» Work to be completed: Scan the listing for the word "Opbrengst" and give the number of lines where it appears, with no other text.
*** Data supplied
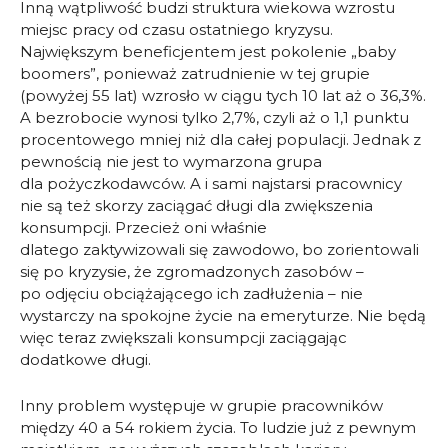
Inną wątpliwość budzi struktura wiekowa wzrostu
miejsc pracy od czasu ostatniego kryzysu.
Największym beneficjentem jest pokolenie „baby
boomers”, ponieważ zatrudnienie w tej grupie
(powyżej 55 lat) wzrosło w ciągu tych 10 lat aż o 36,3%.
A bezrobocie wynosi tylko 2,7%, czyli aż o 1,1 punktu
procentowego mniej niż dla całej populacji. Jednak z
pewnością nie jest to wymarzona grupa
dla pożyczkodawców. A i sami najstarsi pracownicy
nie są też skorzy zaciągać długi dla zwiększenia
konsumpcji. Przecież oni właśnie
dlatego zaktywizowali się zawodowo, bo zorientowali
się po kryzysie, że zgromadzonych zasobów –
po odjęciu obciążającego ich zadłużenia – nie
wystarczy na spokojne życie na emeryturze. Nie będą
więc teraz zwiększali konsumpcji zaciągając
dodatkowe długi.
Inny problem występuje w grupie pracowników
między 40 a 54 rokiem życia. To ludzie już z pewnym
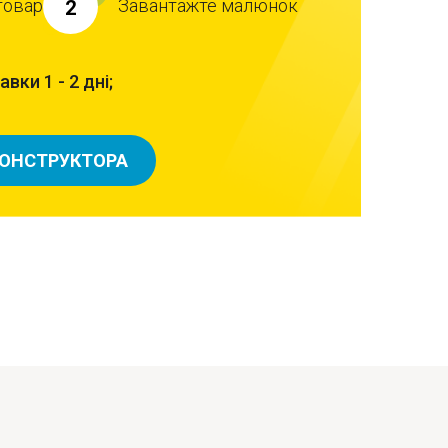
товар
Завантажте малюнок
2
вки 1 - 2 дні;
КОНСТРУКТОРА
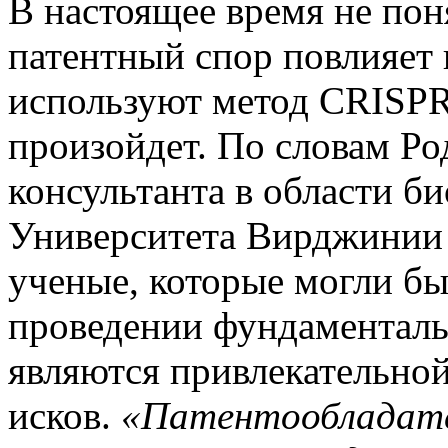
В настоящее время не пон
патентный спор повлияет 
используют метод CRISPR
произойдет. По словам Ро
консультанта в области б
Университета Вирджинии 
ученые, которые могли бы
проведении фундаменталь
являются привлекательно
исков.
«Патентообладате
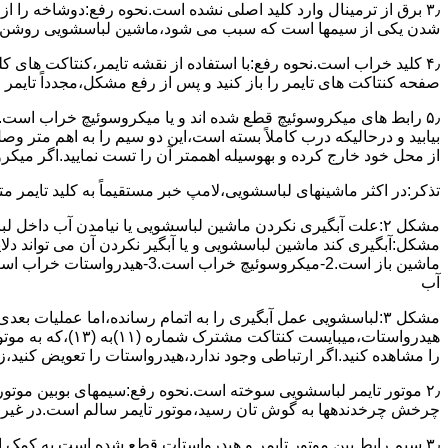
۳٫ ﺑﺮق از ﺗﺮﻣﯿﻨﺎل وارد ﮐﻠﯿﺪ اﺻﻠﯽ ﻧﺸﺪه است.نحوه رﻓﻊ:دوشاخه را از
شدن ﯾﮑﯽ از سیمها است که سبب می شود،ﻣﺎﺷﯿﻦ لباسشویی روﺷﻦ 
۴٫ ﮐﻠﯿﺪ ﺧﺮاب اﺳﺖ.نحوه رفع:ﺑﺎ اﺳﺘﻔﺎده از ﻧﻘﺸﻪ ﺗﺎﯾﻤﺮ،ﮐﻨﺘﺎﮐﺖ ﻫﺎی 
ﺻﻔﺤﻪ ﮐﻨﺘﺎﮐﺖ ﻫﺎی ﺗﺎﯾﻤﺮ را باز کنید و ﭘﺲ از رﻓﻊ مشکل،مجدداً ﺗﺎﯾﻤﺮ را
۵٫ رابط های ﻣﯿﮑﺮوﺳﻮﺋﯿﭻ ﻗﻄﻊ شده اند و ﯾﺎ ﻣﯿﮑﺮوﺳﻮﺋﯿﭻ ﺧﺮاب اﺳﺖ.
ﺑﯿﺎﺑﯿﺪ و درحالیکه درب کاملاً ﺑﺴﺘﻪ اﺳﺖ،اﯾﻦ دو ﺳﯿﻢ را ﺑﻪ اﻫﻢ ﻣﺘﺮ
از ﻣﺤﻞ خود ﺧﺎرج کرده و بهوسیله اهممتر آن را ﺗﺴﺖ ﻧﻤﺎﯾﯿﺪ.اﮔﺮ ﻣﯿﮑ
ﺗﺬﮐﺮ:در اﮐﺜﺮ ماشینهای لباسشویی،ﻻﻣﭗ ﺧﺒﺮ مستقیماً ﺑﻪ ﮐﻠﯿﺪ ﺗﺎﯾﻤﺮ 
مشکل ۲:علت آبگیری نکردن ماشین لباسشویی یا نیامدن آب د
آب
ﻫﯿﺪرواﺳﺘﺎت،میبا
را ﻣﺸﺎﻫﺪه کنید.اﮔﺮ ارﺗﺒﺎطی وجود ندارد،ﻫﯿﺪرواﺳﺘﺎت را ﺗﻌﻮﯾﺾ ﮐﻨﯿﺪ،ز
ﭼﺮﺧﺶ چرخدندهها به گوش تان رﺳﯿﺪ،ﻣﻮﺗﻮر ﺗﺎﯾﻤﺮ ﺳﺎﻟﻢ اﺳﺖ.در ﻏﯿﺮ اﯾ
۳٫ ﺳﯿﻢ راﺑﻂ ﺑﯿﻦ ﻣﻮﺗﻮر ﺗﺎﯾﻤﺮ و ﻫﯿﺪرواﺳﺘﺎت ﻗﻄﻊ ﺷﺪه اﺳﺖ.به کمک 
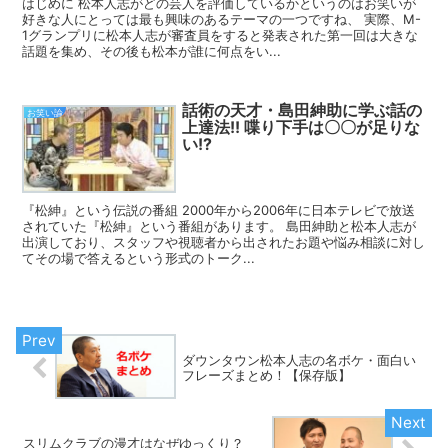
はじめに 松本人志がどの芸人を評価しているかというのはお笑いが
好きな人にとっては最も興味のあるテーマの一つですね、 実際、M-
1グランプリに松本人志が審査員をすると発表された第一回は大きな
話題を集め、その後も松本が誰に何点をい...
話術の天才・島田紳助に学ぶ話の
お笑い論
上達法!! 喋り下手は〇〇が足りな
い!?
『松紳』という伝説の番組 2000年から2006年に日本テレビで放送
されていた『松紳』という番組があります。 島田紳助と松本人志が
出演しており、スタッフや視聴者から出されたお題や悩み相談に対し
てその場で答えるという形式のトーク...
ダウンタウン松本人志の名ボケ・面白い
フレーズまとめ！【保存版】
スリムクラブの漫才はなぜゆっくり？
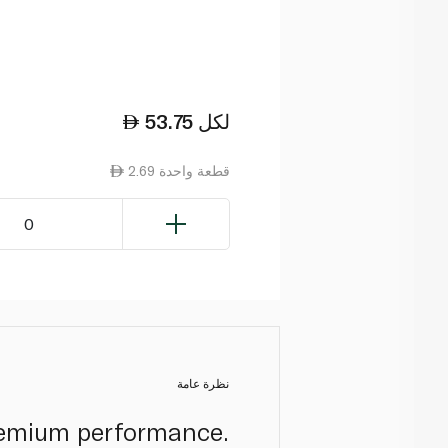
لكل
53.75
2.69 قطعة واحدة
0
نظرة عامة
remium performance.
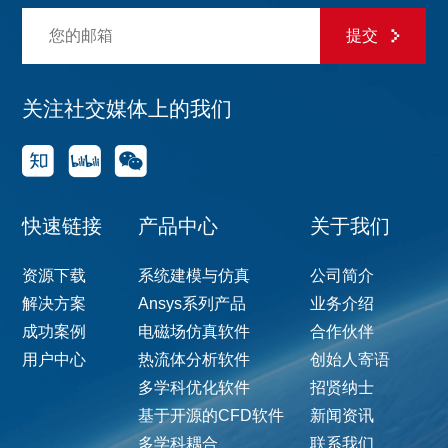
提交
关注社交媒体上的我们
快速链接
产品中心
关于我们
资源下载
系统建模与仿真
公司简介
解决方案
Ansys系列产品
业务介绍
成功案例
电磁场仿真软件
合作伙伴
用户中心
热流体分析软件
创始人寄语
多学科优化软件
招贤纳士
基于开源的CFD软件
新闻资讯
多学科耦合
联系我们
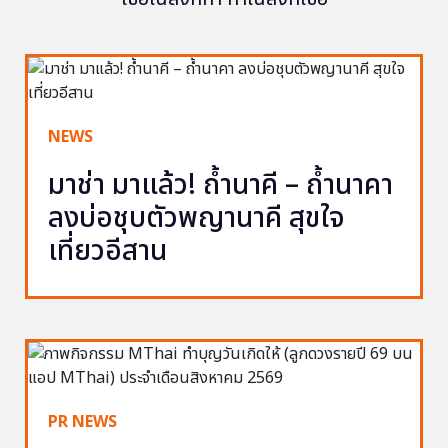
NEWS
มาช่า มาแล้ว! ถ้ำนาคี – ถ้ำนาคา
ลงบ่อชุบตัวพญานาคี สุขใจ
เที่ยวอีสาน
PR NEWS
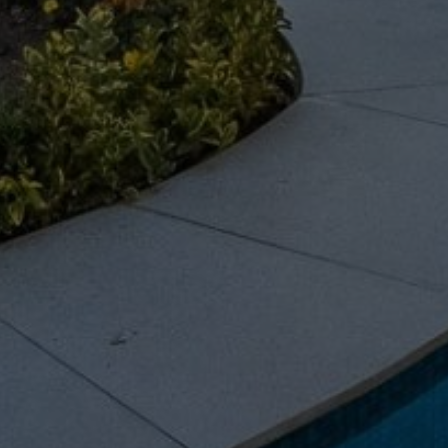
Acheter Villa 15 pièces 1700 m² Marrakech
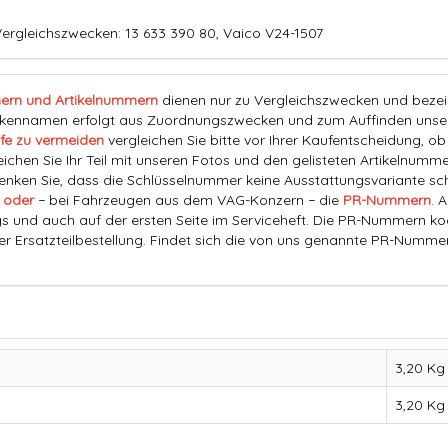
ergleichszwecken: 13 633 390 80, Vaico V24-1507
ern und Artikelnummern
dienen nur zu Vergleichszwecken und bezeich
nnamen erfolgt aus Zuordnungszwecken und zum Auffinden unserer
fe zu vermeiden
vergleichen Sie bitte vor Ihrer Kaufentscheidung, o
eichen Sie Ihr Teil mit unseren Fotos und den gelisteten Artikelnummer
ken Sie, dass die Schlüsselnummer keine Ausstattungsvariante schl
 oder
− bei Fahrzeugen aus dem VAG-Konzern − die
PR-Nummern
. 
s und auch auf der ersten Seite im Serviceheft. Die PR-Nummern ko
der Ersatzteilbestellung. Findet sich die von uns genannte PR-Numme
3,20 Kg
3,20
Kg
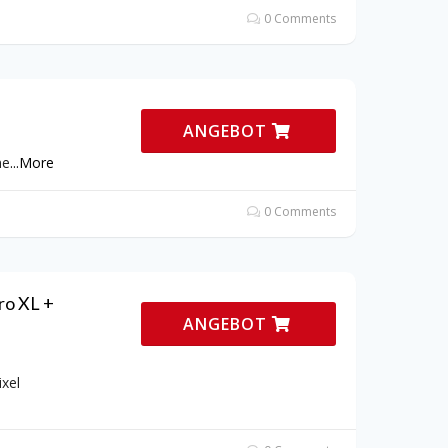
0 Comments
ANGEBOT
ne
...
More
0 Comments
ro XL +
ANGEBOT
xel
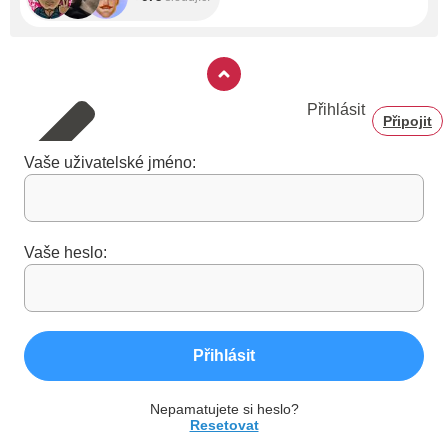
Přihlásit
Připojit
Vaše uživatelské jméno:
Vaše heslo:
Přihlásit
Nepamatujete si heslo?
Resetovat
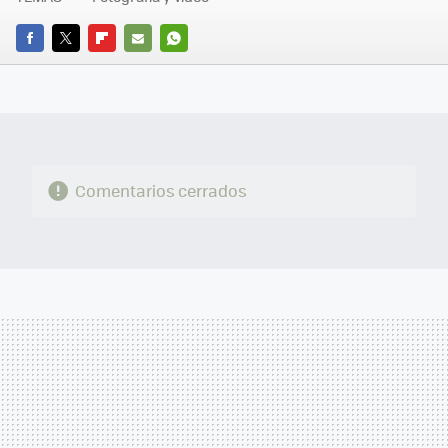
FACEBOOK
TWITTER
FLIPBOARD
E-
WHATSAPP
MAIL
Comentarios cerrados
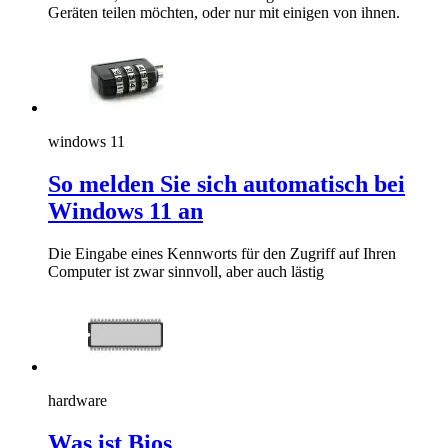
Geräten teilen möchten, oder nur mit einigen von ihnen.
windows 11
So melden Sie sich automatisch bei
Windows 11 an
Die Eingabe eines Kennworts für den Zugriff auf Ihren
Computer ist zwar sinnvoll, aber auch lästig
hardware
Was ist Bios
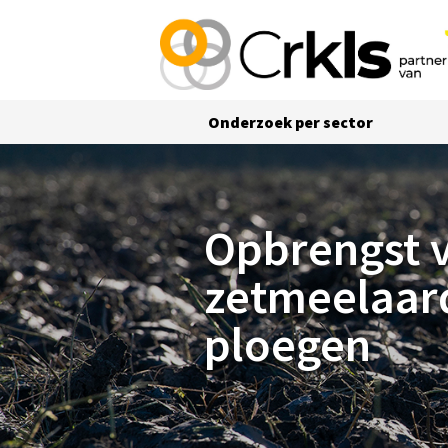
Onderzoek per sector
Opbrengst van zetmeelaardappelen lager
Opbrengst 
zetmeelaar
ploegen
******
» Written solution: 2